Ursula von der Leyen does not dance with wolves. Especially when they go after one of her own.
The tale of the European Commission president and the Big Bad Wolf began a few days shy of the harvest moon on a warm night in the lush horse country of rural Lower Saxony. Sometime after midnight on September 1, a gray wolf slunk into the woodland hamlet of Burgdorf-Beinhorn in search of a meal. The predator found one on a well-guarded compound at the end of one of the settlement’s two roads.
Dolly, 30 years old, didn’t stand a chance. Her cadaver was discovered the next morning in the long grass where she’d been grazing.
That would have likely been the last anyone heard of Dolly were it not for the fact that the scene of the crime was just 100 meters from von der Leyen’s country home and Dolly was the Commission president’s prized pony.
“The whole family is horribly distressed by the news,” von der Leyen said in a statement after the killing.
Local authorities suspected a Canis lupus known as GW950m. A month later he was put on a kill list. Even though wolves are a protected species in Europe, governments do allow for their elimination under special circumstances.
With the help of DNA evidence, investigators confirmed in December that GW950m, the suspected perpetrator in more than a dozen other killings, was their wolf.
It seems that even before Dolly met her end, GW950m had already been heading for a firing squad.
“A request for a special exception to the protected species laws was submitted and evaluated according to the relevant legal requirements,” Christina Kreutz, a spokeswoman for the region of Hannover, the authority that issued GW950m’s death sentence, told German daily taz in early December, declining to say whether the Commission president was involved.
When asked by POLITICO last week whether Dolly’s death influenced the ruling to eliminate GW950m, Kreutz insisted it hadn’t.
“The attack on Ms. von der Leyen’s pony was not the reason,” she wrote in an email, adding that the application to have GW950m removed was filed earlier.
Indeed, according to the official certificate permitting his killing (a copy, which after redaction to comply with GDPR rules, was viewed by POLITICO), the initial request to take out GW950m was filed on August 31, the day before Dolly’s untimely demise.
The only question: by whom?
A spokesperson for the Commission insisted it wasn’t von der Leyen.
“The Commission and the president are not involved in any way in the decision,” he said.
An accomplished rider who grew up in the saddle, von der Leyen has not been (perhaps understandably) particularly understanding about the slaughter of one of her favorite horses.
Even so, few would have expected the ever-smiling von der Leyen to reveal herself as a wolf in sheep’s clothing either.
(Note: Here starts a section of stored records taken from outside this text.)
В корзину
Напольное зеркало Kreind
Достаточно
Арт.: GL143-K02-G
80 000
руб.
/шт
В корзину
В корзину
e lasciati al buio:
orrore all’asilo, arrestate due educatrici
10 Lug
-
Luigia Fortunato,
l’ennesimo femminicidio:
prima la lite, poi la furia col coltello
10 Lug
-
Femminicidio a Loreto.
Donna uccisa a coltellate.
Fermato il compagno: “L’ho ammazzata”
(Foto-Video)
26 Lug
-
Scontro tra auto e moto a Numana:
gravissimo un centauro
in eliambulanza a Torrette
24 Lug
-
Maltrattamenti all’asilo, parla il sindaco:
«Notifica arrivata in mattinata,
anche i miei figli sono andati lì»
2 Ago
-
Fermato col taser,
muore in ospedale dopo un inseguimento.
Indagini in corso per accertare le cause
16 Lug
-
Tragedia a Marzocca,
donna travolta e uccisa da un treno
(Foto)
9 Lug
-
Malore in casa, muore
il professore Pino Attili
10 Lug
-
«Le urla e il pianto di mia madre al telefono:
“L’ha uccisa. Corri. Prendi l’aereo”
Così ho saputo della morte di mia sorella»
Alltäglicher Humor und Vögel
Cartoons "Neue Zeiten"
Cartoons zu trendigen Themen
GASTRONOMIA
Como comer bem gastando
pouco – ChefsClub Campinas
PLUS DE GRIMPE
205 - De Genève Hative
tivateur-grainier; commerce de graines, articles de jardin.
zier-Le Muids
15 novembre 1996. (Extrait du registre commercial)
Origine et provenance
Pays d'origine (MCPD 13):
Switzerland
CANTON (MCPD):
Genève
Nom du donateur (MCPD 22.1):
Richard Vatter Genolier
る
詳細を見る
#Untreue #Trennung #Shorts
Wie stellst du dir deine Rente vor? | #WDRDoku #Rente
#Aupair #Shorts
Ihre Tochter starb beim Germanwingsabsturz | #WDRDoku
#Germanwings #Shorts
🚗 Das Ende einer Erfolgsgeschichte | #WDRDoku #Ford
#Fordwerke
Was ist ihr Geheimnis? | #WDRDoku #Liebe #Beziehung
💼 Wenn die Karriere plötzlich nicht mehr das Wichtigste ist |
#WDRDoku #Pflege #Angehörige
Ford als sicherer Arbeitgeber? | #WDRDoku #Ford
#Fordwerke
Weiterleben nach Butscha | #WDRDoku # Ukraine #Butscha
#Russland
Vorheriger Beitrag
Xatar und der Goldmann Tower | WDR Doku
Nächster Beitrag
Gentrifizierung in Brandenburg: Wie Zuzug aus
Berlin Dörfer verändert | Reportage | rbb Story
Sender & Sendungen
Instead of a Christmas amnesty for GW950m, the former German defense minister pulled out the big guns, putting not only Dolly’s killer in her sights but his entire tribe.
In the weeks following Dolly’s death, von der Leyen ordered Commission officials to reevaluate the rules strictly protecting wolves in Europe. In late November, she called for an “in-depth analysis” into the wolf menace after reports of increased attacks on livestock, especially in the Alps.
“There have been numerous reports of wolf attacks on animals and of increased risk to local people,” von der Leyen wrote in a letter to Christian Democratic MEPs, seen by POLITICO and first reported by taz. “Understandably, this situation raises questions in the affected regions about whether the current protection status of wolves is justified.”
European farmers have been complaining about wolves for years. The question is whether the death penalty is the answer.
Wolves had disappeared altogether in von der Leyen’s home region until wildlife preservation efforts led to their reemergence about 15 years ago.
Since then, their presence has been a source of constant tension. With about 1,200 wolves prowling across Germany, annual livestock losses have shot into the thousands.
Even with the larger wolf population, the predators rarely prey on horses.
“A wolf is a wolf, but this individual wolf probably learned that it’s possible to attack and take horses,” said Frank Faß, a German wolf expert, referring to GW950m, adding that the case was still the exception to the rule.
Though Faß said he appreciates the arguments for eliminating a wolf behind a killing spree like GW950m’s, hunting the animals (authorities enlist local hunters for the task) is easier said than done. Faß says that special fencing, though expensive, is a better remedy.
“What we’ve seen in Lower Saxony is that when a wolf gets shot it’s never the right one,” he said.
Indeed, GW950m is living proof of that fact. Authorities first put him on their hitlist in 2021 but took him off after a hunter shot and killed a female member of what has come to be known as the “Burgdorf Pack.”
For now, GW950m remains a fugitive. The current bounty on his head expires on January 31, after which he’ll again be free to roam.
Unless that is, the Commission president gets in his way.